◆ Aim of the task ◆
Copy only this range: the line with "cuenta con un" through the final line of the material, inclusive at both ends.
### Available data
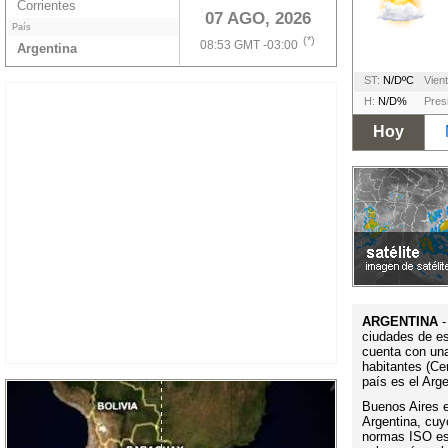
Corrientes
07 AGO, 2026
País
(*)
08:53 GMT -03:00
Argentina
ST:
N/DºC
Vient
H:
N/D%
Pres
Hoy
ARGENTINA
-
ciudades de es
cuenta con un
habitantes (Ce
país es el Arg
Buenos Aires es
Argentina, cuy
normas ISO es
######
◆ Answer space ◆
cuenta con un
habitantes (Ce
país es el Arg
Buenos Aires es
Argentina, cuy
normas ISO es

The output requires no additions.